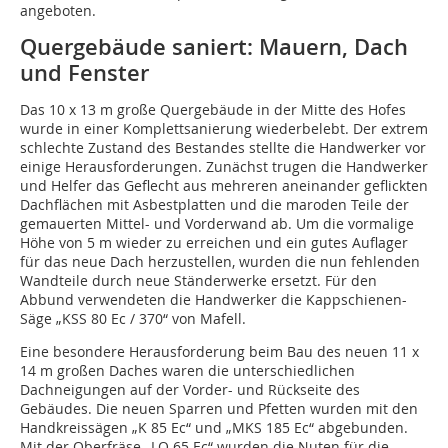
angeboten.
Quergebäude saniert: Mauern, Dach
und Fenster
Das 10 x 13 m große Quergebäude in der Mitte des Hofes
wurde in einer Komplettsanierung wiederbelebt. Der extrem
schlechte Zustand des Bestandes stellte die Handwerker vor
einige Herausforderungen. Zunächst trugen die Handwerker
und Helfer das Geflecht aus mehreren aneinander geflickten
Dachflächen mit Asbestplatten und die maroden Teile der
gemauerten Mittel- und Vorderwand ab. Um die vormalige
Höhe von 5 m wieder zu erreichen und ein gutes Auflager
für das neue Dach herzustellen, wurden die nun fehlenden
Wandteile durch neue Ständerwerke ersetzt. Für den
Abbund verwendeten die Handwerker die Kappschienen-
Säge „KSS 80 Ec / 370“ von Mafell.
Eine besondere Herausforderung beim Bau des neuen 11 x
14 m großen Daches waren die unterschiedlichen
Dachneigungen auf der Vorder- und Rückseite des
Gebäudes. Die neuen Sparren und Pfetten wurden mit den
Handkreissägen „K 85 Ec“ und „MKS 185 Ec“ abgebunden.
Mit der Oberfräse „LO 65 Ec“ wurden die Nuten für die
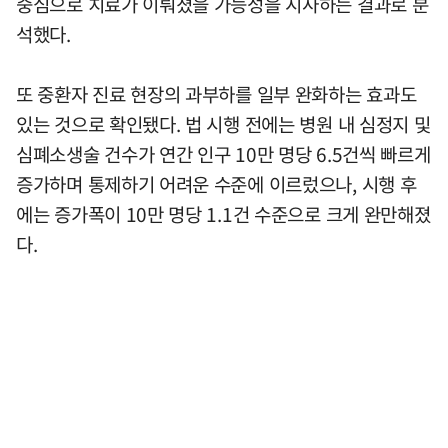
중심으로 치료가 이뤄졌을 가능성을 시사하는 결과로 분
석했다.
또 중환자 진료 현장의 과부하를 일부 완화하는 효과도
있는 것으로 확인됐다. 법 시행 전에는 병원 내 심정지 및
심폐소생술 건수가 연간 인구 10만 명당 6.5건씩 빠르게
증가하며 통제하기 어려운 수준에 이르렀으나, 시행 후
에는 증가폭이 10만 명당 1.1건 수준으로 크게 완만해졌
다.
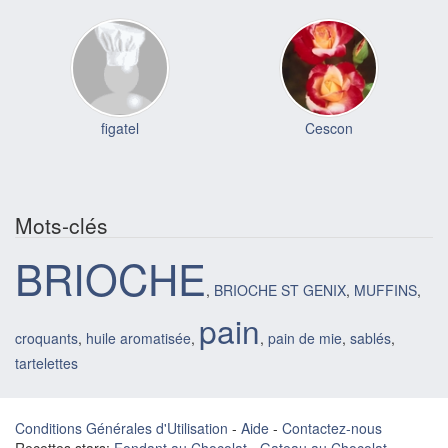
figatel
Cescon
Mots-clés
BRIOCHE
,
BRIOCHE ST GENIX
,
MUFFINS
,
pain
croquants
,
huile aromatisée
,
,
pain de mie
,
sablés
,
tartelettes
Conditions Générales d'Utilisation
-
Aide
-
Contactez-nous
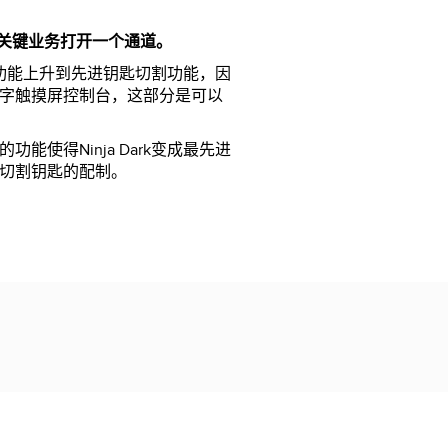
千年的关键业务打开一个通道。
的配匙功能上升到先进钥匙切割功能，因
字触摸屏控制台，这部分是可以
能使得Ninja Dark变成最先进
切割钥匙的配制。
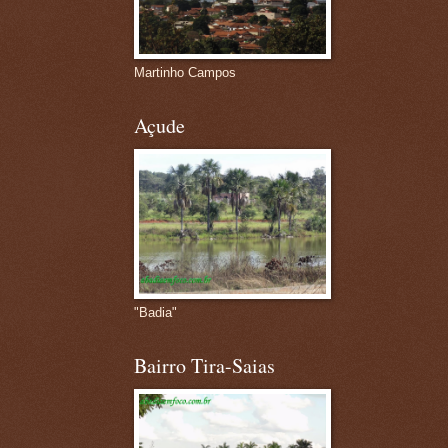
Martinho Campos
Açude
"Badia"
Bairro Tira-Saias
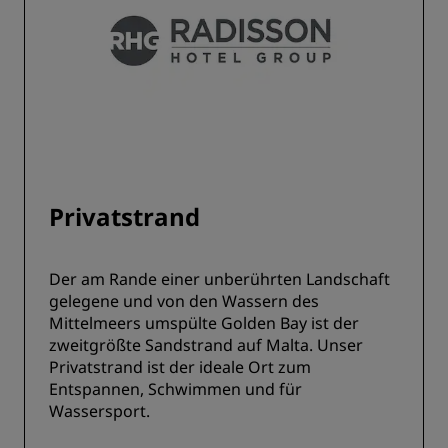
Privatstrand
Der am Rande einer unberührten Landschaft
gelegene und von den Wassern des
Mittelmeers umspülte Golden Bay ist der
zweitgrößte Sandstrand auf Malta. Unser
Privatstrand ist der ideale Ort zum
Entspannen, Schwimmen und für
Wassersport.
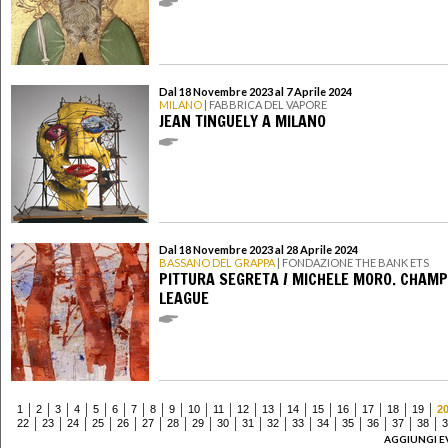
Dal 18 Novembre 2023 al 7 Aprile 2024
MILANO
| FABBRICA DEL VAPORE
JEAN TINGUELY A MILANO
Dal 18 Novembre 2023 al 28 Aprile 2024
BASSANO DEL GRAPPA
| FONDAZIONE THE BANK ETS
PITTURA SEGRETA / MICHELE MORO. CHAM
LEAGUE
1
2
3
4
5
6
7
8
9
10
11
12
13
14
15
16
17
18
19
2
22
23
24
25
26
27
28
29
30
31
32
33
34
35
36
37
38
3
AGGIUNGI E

○ ○ ○ ○

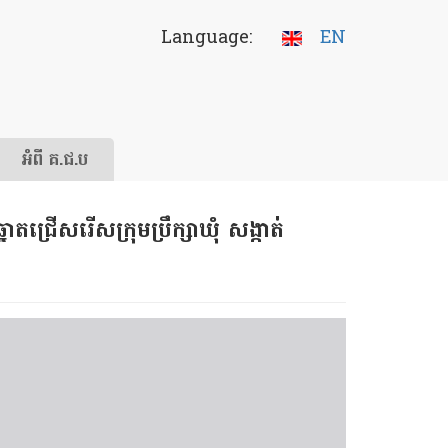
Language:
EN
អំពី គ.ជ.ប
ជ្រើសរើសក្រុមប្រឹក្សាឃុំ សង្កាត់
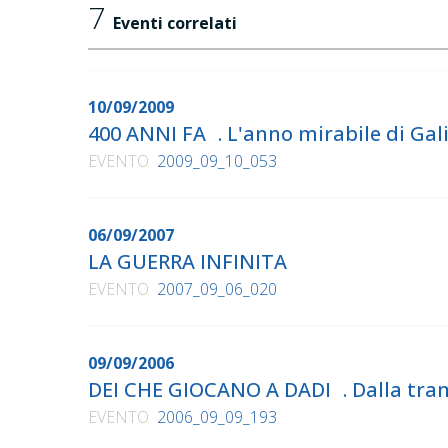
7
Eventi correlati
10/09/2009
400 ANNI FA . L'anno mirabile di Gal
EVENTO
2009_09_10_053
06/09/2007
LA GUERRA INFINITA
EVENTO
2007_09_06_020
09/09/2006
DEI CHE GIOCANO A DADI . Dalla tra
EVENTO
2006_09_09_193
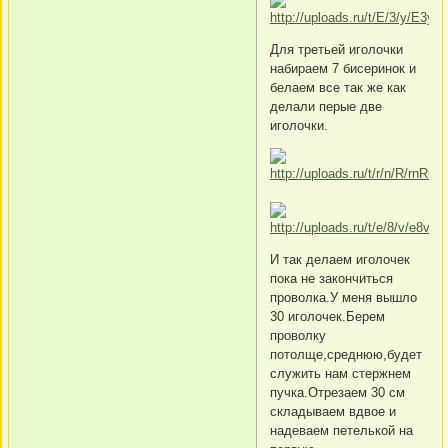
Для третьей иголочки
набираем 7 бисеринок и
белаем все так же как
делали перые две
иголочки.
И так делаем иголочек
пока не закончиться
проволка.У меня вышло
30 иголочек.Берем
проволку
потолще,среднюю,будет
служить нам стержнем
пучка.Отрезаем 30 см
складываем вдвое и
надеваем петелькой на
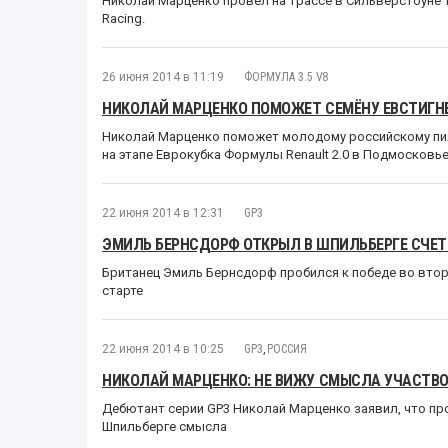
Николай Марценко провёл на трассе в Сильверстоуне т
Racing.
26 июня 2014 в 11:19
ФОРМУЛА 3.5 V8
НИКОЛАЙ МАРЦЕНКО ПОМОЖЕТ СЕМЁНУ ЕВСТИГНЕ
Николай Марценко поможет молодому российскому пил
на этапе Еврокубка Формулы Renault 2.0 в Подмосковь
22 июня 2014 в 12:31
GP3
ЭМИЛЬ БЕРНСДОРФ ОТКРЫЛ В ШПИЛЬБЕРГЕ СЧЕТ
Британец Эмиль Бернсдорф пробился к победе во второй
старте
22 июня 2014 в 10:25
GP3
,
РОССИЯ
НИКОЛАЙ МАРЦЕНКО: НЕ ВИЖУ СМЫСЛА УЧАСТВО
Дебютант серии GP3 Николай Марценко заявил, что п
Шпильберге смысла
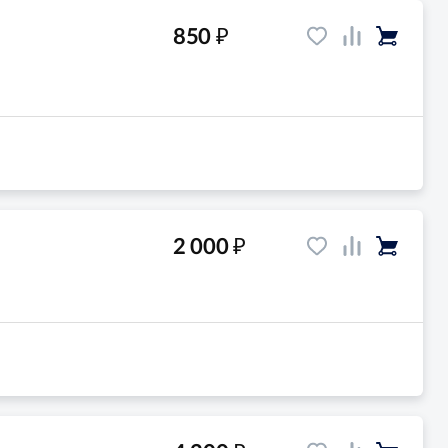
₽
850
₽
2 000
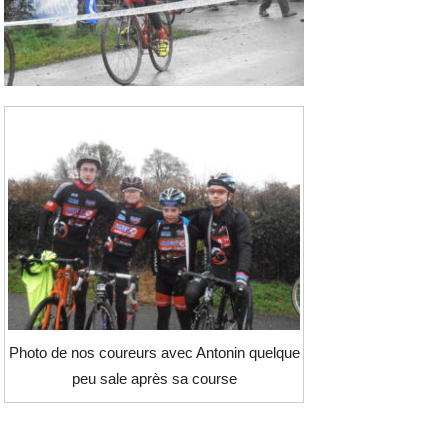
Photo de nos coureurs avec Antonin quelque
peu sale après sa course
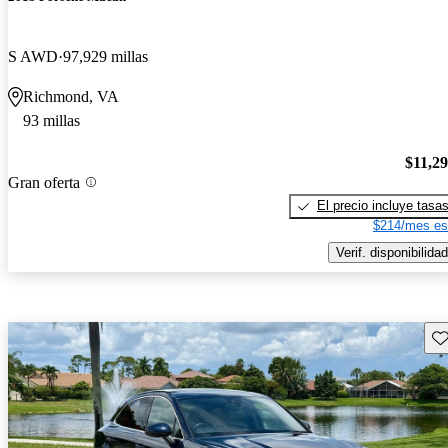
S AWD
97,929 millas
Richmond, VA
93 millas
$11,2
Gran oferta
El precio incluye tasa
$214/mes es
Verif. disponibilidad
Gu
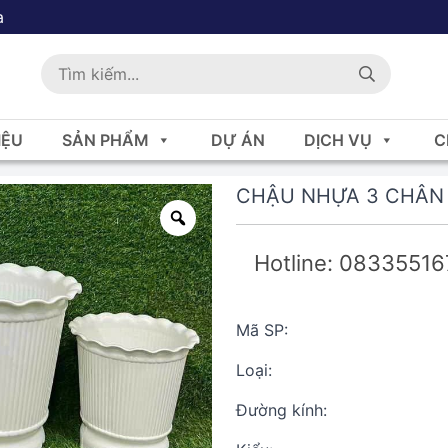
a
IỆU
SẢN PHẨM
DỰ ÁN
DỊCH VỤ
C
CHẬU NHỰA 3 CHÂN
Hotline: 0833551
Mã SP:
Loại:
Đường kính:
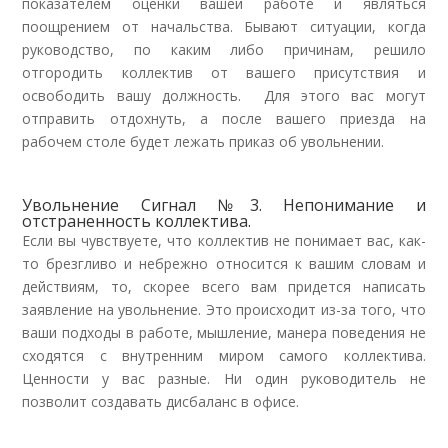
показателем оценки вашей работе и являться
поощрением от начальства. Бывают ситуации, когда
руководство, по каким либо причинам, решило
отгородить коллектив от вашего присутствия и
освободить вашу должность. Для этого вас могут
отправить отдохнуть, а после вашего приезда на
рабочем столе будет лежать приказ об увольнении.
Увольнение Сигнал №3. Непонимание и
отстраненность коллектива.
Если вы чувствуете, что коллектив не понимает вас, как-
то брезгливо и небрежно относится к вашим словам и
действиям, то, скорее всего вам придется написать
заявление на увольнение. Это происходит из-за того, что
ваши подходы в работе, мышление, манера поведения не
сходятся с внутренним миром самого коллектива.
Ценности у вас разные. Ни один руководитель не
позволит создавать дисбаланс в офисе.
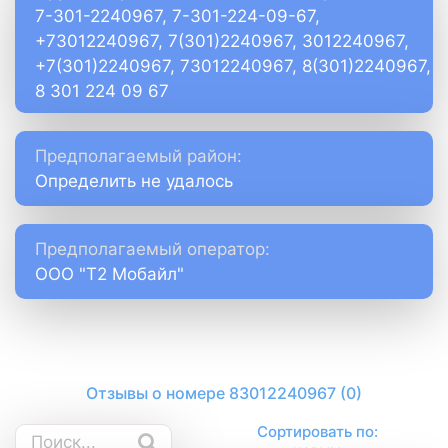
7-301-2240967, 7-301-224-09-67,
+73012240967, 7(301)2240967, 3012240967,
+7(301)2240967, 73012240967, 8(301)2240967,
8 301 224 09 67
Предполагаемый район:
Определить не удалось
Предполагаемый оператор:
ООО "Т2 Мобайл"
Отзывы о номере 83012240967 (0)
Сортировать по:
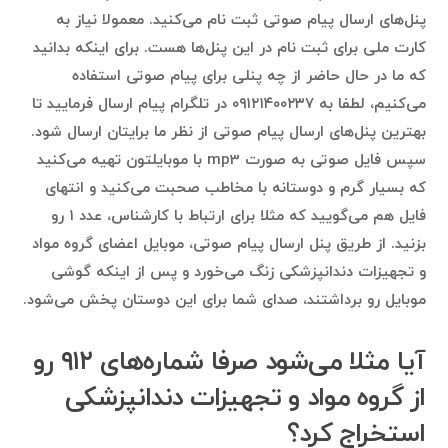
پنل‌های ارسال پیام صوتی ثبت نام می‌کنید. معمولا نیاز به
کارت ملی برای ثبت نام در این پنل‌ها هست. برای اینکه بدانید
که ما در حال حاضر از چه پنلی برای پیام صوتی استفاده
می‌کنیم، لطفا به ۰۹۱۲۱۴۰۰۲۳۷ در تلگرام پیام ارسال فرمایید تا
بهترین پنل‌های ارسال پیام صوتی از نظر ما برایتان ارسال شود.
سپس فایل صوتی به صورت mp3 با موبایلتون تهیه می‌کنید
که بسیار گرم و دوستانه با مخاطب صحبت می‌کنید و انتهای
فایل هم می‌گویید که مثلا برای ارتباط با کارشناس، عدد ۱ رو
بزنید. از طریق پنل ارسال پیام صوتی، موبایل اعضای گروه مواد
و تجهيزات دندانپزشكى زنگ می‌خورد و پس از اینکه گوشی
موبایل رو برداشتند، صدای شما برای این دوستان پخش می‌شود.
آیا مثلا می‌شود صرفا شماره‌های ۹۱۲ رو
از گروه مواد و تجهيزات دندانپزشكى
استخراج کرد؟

○ ○ ○ ○

__Exercise brief__
Search the records above for "Handwerker" and copy every line that has it.

__Solution to the exercise__
schlechte Zustand des Bestandes stellte die Handwerker vor
einige Herausforderungen. Zunächst trugen die Handwerker
Abbund verwendeten die Handwerker die Kappschienen-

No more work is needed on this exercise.